The final area I want to look at is Conversion Therapy.  I’ve written a lot of words about this over the months, but finally the UK Government have confirmed that they intend to bring in a total ban on CT that also includes trans* people.  In the past they got cold feet about that, but now it seems their tune is changing.  I ought to be celebrating, but this Government are so cynical and untrustworthy that until the Bill has been passed, I will remain cautious.  I am particularly cynical because it was announced so shortly after the Section 35 ruling, so it sounds like a sop to the trans* community.  Another reason for caution is that we are not that far from a General Election, so it could be one of those bills that takes its time passing through the Parliamentary stages and then gets dumped at the end when the election is called and they have to rush important legislation through Parliament before it is closed while the Election takes place.  Regardless, CT must be stopped because the damage it does is inexcusable and runs totally counter to the teachings of the Bible.

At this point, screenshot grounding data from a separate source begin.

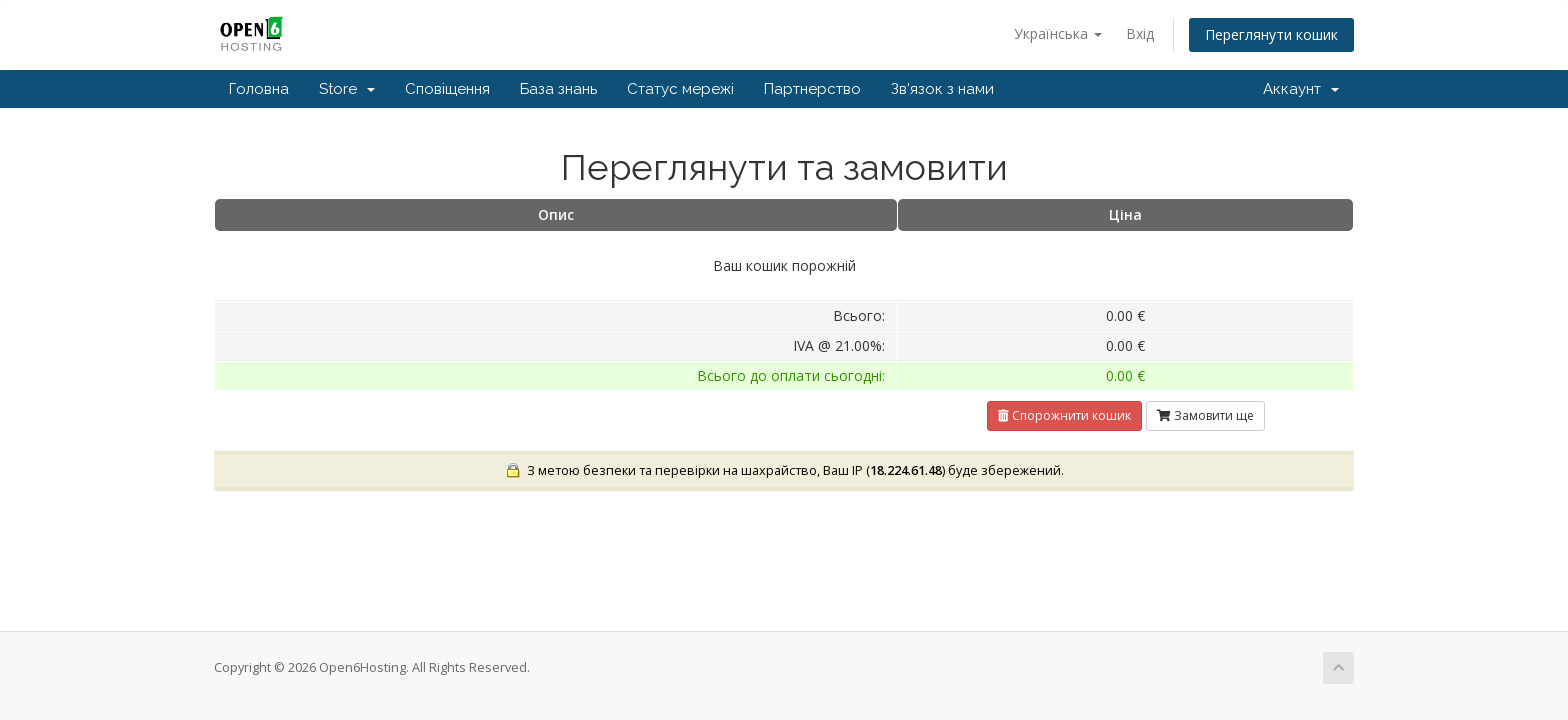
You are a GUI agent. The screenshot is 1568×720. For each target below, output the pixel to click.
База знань (558, 89)
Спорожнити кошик (1064, 415)
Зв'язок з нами (942, 89)
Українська (1058, 33)
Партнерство (812, 89)
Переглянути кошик (1271, 34)
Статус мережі (680, 89)
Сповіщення (447, 89)
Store (347, 89)
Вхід (1140, 33)
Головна (259, 89)
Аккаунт (1301, 89)
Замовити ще (1205, 415)
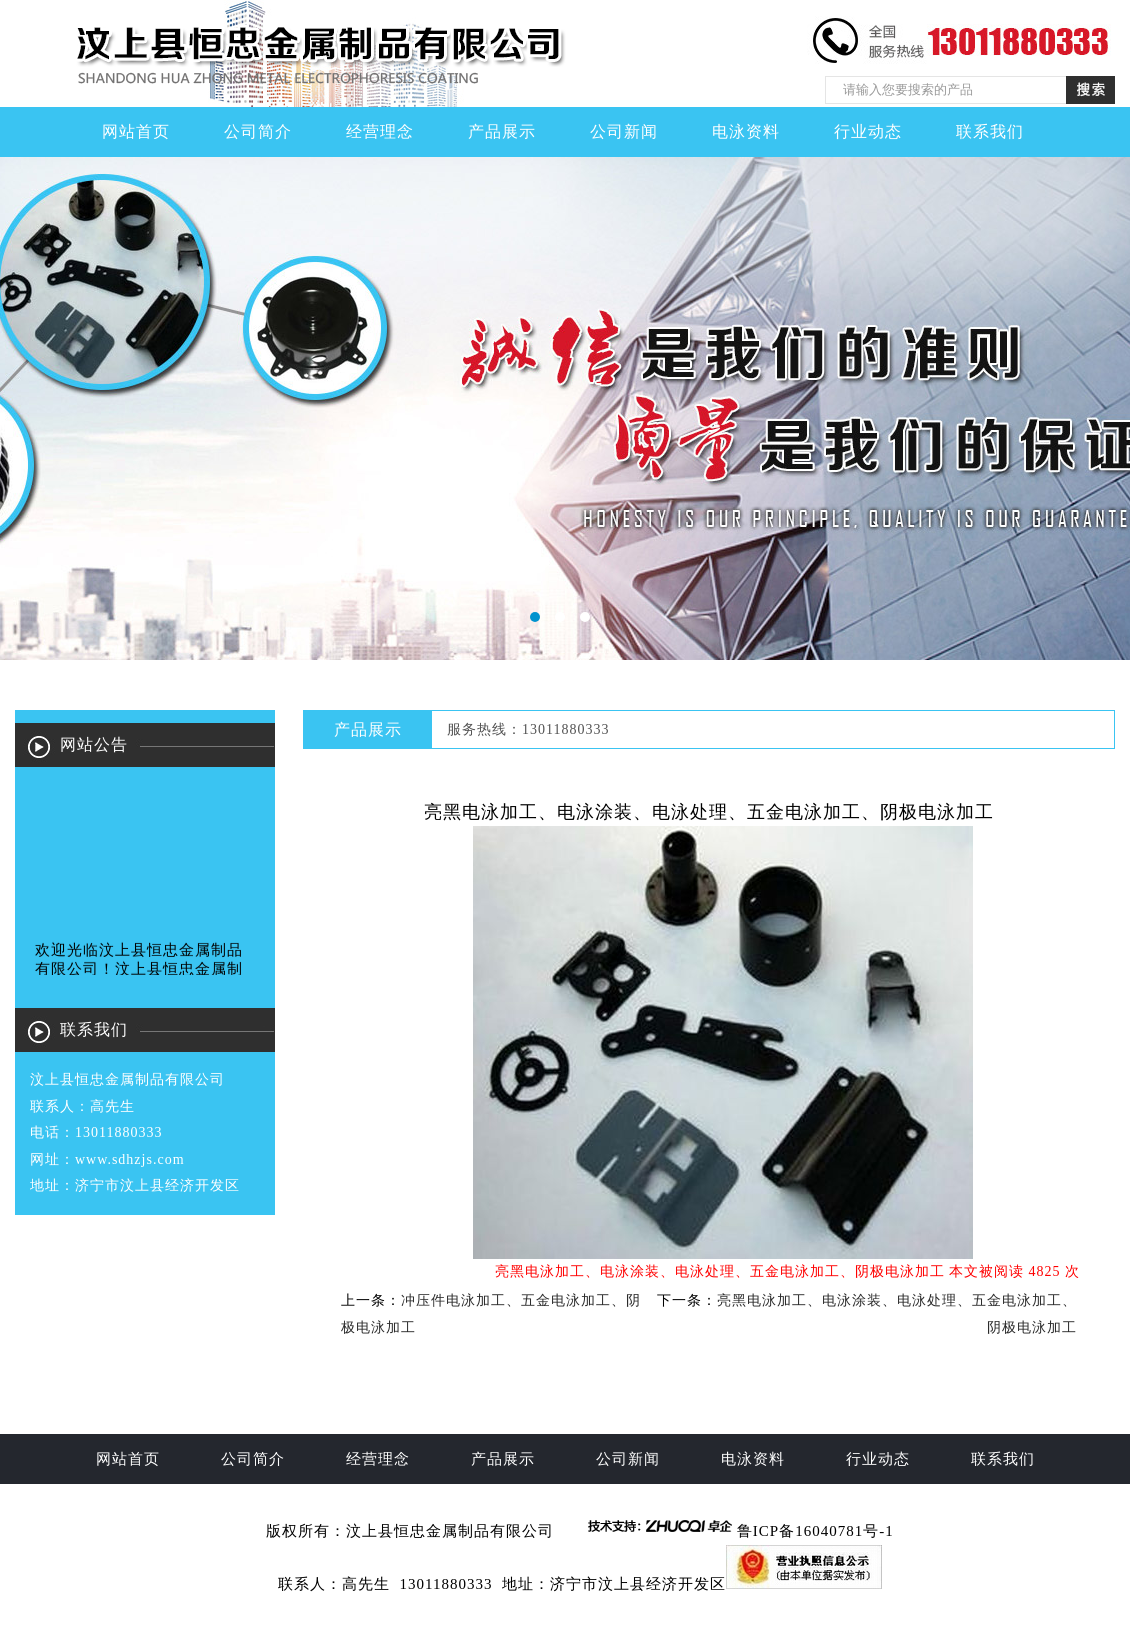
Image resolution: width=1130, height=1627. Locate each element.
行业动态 (868, 131)
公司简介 (258, 131)
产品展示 (502, 131)
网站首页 (136, 131)
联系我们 (990, 131)
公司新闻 (624, 131)
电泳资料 (746, 131)
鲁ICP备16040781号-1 (815, 1531)
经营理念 (380, 131)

As I finish, I want to mention that as I am on the mailing list of Stonewall, they sent me a newsletter last week, and in that was a link to a video about CT.  I wondered whether to include it, but felt in the end, it was right.  If you have been through CT of any sort, please give it a miss as I don’t want to trigger bad memories.  This is really an educational tool directed at those of us who haven’t, and for those who still think Conversion Therapy may be appropriate.  You can see a depiction of what CT is really like, here.  Parts of it reminded me of the experiences Vicky Beeching described in “Undivided: Coming Out, Becoming Whole, and Living Free from Shame” where she described forced healings/exorcism in her teenaged years.  If you haven’t read it, correct that mistake!  However, I have read and heard many other people echoing identical experiences, so the video depicts a very typical experience, and we need to stop it, because it deeply troubles Jesus, and makes him weep for the victims.